Ai Dongfang's self-made Mayinglong Musk Hemorrhoid Ointment (containing musk, pearl, bezoar, calamine, borax, and borneol) was applied to the affected area. Among 46 cases of this disease, 35 were cured, accounting for 76%; 11 were effective, accounting for 24%. The total effective rate was 100%.
Liu Jingwei et al. formulated a compound traditional Chinese medicine chilblain wash (composed of Magnolia Flower, Angelica Dahurica, Safflower, Nardostachys, Kaempferia, Aconite, and Dried Ginger) for topical application on affected areas. In a study of 320 cases with this condition, one treatment course lasted 5 days. The cure rate reached 79% after one course and 100% after two courses of treatment.
6. Physical Therapy
(1) He-Ne Laser Therapy
He-Ne laser can improve vascular function, as weak laser irradiation has a vasodilatory effect that enhances microcirculation in affected areas. It increases blood oxygen-carrying capacity, leading to improved tissue oxygenation which helps maintain and restore normal metabolism. Simultaneously, it reduces blood viscosity, preventing blood stasis, occlusion, and thrombosis in capillaries. Since chilblains are generally caused by cold-induced vasomotor dysfunction, microcirculatory disorders, and tissue hypoxia, He-Ne laser therapy demonstrates good therapeutic efficacy for chilblain treatment.
(2) Infrared therapy
The therapeutic effect of infrared radiation is based on its thermal properties. Under infrared irradiation, tissue temperature rises, capillaries dilate, blood flow accelerates, metabolism increases, and the vitality and regenerative capacity of tissue cells improve. Additionally, infrared rays can reduce nervous system excitability and provide analgesic effects. For frostbite with existing ulcerations, it helps improve tissue nutrition, eliminate granulation edema, promote granulation tissue growth, and accelerate wound healing.
(3) Acupuncture Therapy
Acupuncture at the Zhongwan (CV12) acupoint can enhance gastric motility and thicken the folds of the jejunal mucosa, thereby improving the digestion and absorption of nutrients to facilitate the healing of frostbite. Needling the Hegu (LI4), Waiguan (TE5), and Houxi (SI3) acupoints helps unblock yang qi in the hands, producing a warming effect on the hands.

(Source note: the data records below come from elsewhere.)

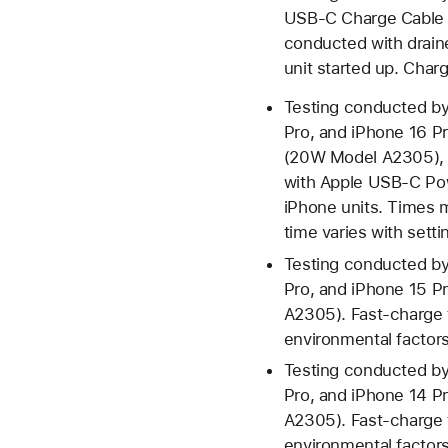
USB‑C Charge Cable 
conducted with drain
unit started up. Charg
Testing conducted by
Pro, and iPhone 16 P
(20W Model A2305), 
with Apple USB-C Pow
iPhone units. Times 
time varies with setti
Testing conducted by
Pro, and iPhone 15 
A2305). Fast-charge t
environmental factors;
Testing conducted by
Pro, and iPhone 14 
A2305). Fast-charge t
environmental factors;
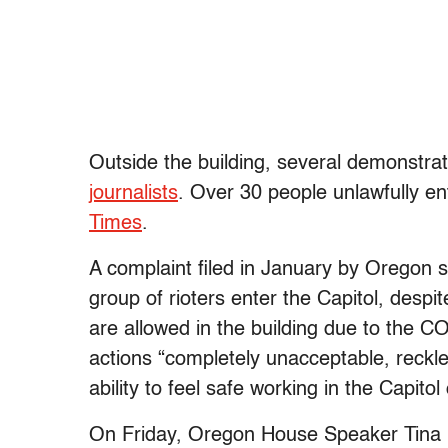
Outside the building, several demonstra
journalists
. Over 30 people unlawfully en
Times
.
A complaint filed in January by Oregon
group of rioters enter the Capitol, despi
are allowed in the building due to the 
actions “completely unacceptable, reckles
ability to feel safe working in the Capitol
On Friday, Oregon House Speaker Tina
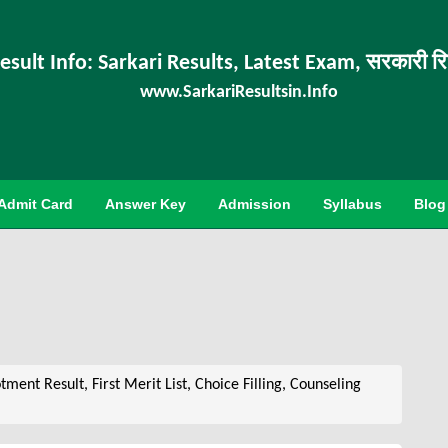
esult Info: Sarkari Results, Latest Exam, सरकारी र
www.SarkariResultsin.Info
Admit Card
Answer Key
Admission
Syllabus
Blog
ent Result, First Merit List, Choice Filling, Counseling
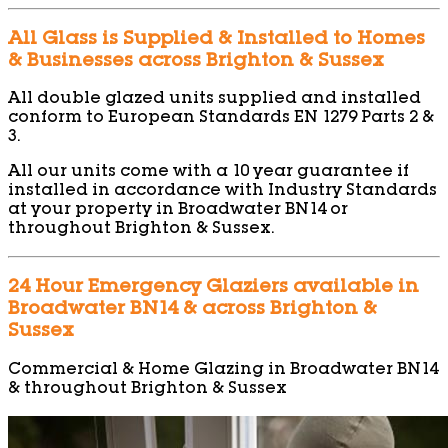
All Glass is Supplied & Installed to Homes
& Businesses across Brighton & Sussex
All double glazed units supplied and installed
conform to European Standards EN 1279 Parts 2 &
3.
All our units come with a 10 year guarantee if
installed in accordance with Industry Standards
at your property in Broadwater BN14 or
throughout Brighton & Sussex.
24 Hour Emergency Glaziers available in
Broadwater BN14 & across Brighton &
Sussex
Commercial & Home Glazing in Broadwater BN14
& throughout Brighton & Sussex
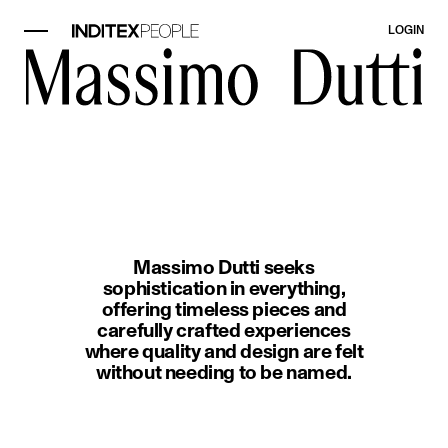
LOGIN
image item 1 of 1. A woman wearin
Massimo Dutti seeks
sophistication in everything,
offering timeless pieces and
carefully crafted experiences
where quality and design are felt
without needing to be named.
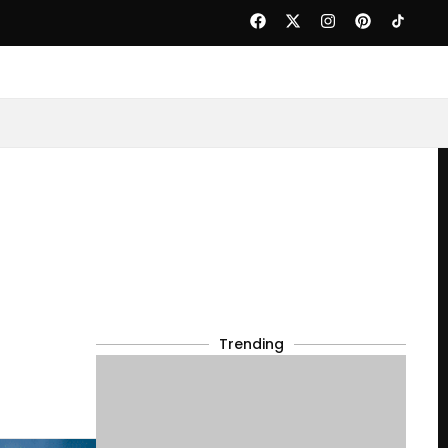
Trending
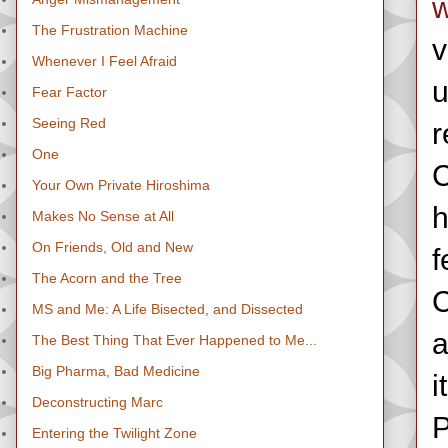
w
The Frustration Machine
v
Whenever I Feel Afraid
u
Fear Factor
Seeing Red
r
One
C
Your Own Private Hiroshima
h
Makes No Sense at All
On Friends, Old and New
f
The Acorn and the Tree
C
MS and Me: A Life Bisected, and Dissected
a
The Best Thing That Ever Happened to Me...
Big Pharma, Bad Medicine
i
Deconstructing Marc
P
Entering the Twilight Zone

7. Other Diseases That Can Cause Chilblains
If chilblains recur frequently and persist for a long time without healing, other diseases should also be considered. Literature reports indicate that malnutrition and emaciation due to celiac disease can cause chilblains, possibly because patients with anorexia nervosa exhibit increased peripheral vascular reactivity to cold and impaired thermoregulation.
Among autoimmune diseases prone to triggering chilblains, systemic lupus erythematosus (SLE) is predominant, as SLE patients are more susceptible to chilblains in cold environments.
Additionally, some data suggest that acute episodes of chronic myelogenous leukemia and breast cancer metastases may initially present with skin chilblains or chilblain-like changes. A foreign case report documented a 6-year-old female patient with monocytic leukemia who had recurrent chilblain-like lesions on her toes for an extended period.